Failure-mode interpretation:

If targeting silently skipped, exact target-set assertion would fail before training.
If hooks were attached but dead, perturb delta would be 0.
If base params trained, the non-lora_* gradient check would fail.
If adapter grads were absent, grad or dθ would be 0/non-finite.
If save/load were broken, adapter tensor equality or reload logit error would fail.

2026-04-26 publishable workflow pass

Goal: make the repo behave like a small buildable library without adding framework surface area.

Scope

In:

Keep minimal functional integration tests as the default proof path.
Add a GitHub CI hook for fast tests and package build.
Add a pueue recipe for the larger Qwen proof.
Tighten README structure so install, quickstart, core idea, tests, and status are easy to find.

Out:

PyPI publishing token/workflow. Publishing should wait until the license decision is explicit.
Implementing every named adapter variant in one pass.
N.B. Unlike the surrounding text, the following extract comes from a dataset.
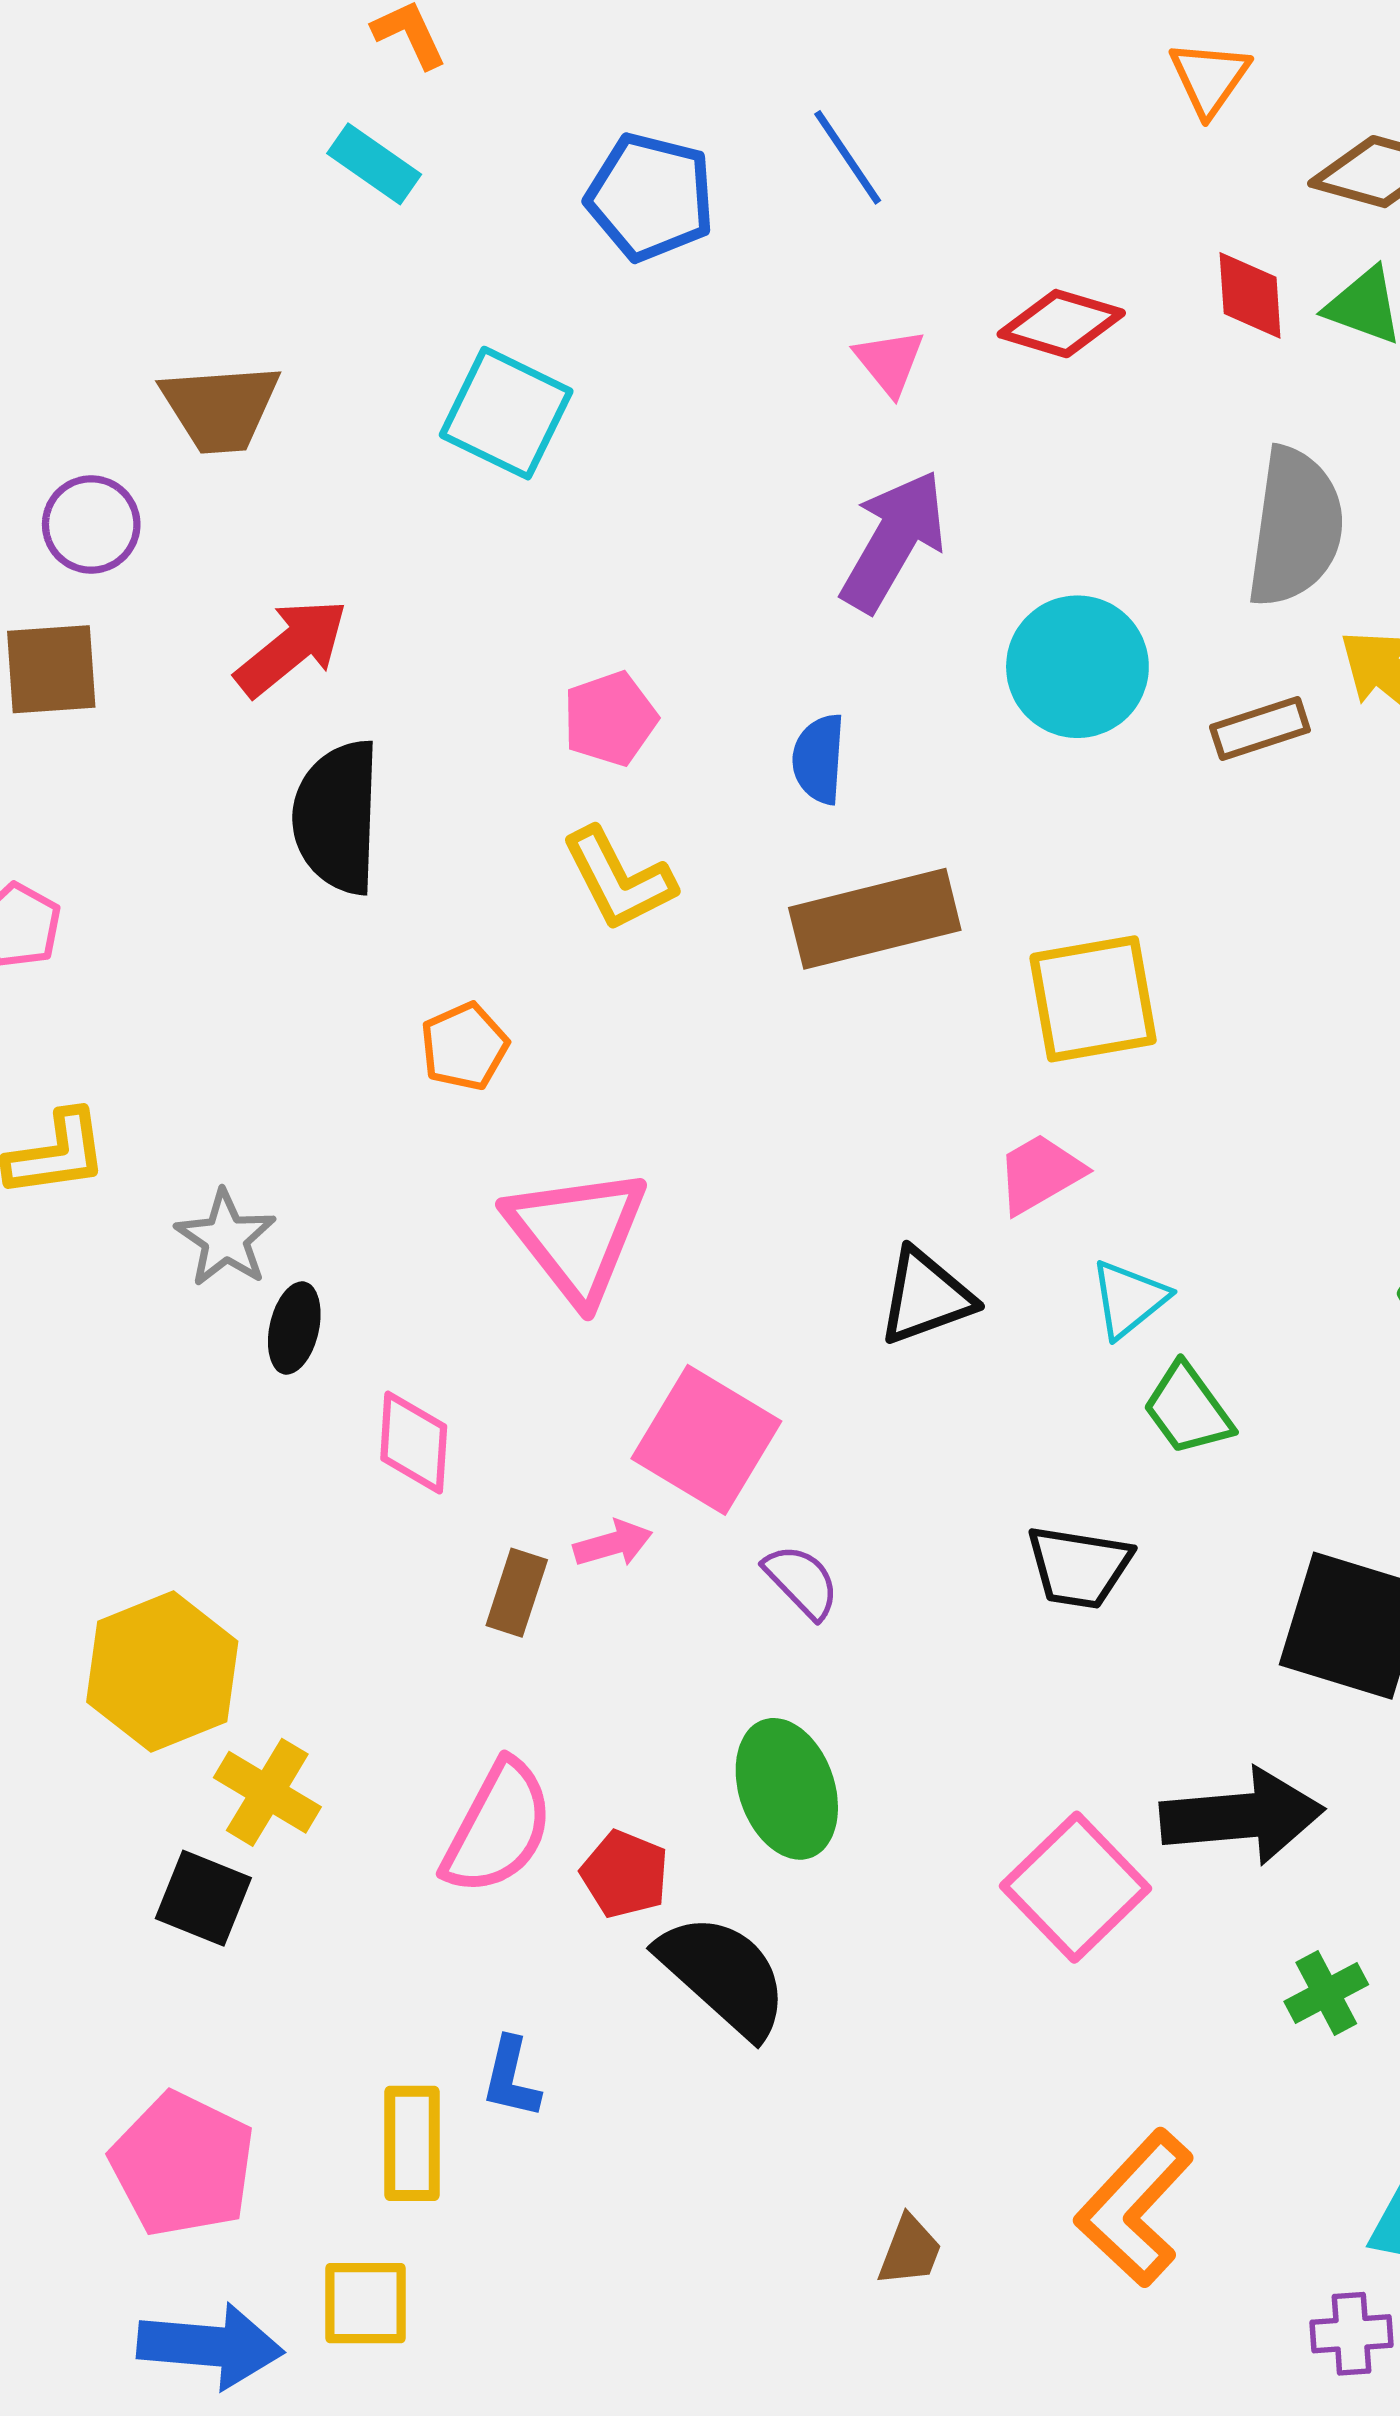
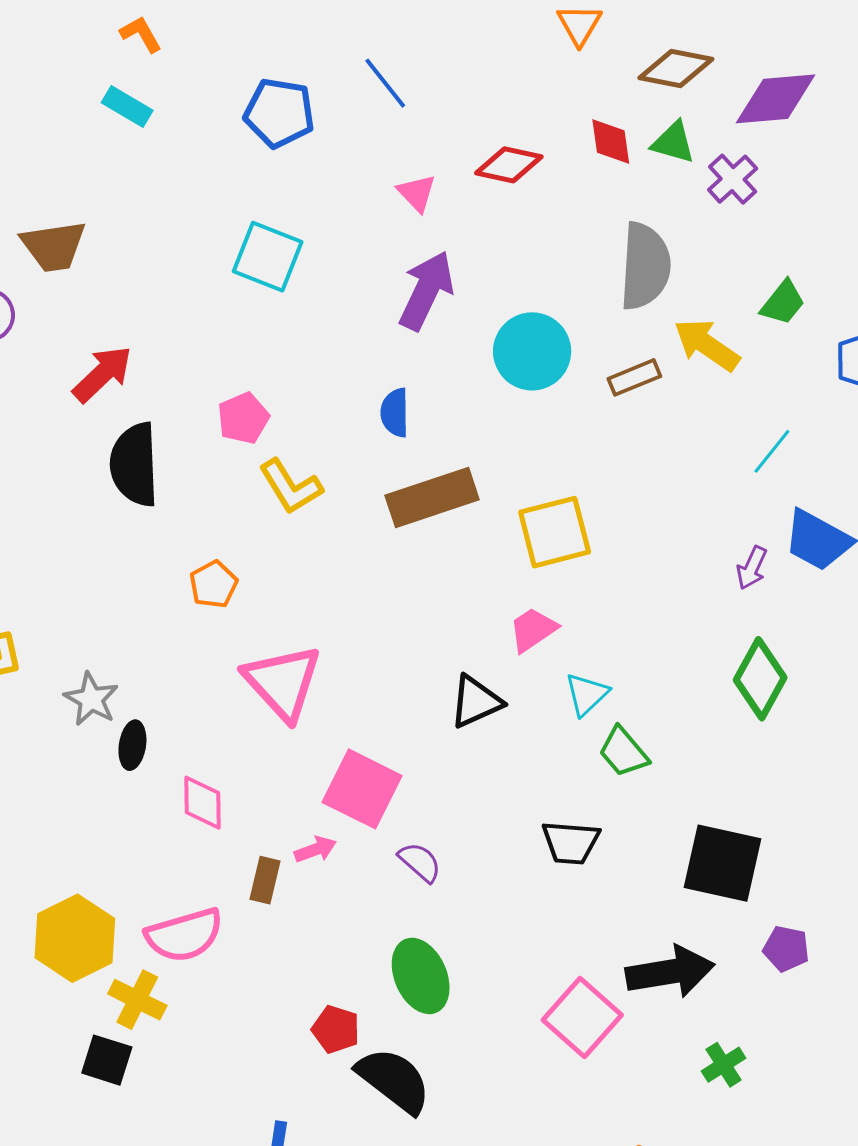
cyan square: (506, 413) -> (268, 257), moved
pink pentagon: (610, 719) -> (243, 418), moved
pink semicircle: (498, 1828) -> (184, 935), moved, turned 50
That would add complexity faster than tests can explain it.

Requirements and evidence

Requirement	Distinguishing check	Evidence
R7: fast CI catches broken tests/builds	`just check` must run pytest, smoke, `uv build`, and `twine check`; a broken test, wheel, sdist, or README metadata fails the hook.	`just check` -> pytest `10 passed in 4.10s`, smoke all pass, wheel/sdist built, `twine check dist/*` passed
R8: large proof is queued, not hidden in CI	`just qwen-queue` must create a pueue task in the repo cwd with why/resolve label and intended Qwen command.	task 79 queued at `/media/wassname/SGIronWolf/projects5/2026/lora-lite` with `--variants lora pissa delora ia3 --steps 16`
R9: README is publishable enough to judge	Reader sees install, quickstart, pseudocode core, testing commands, proof caveat before variant wishlist.	`README.md` reordered and human note removed
R10: variant roadmap buys simplicity	Next variant is ranked by fit to current hook contract; non-hook variants are deferred rather than half-supported.	this section

Fresh review first blocked on weak qwen-queue evidence and README citation/comment junk. Fixes: queued real pueue task 74, added twine check, fenced citation, removed the stray README note. Final fresh review verdict: PASS.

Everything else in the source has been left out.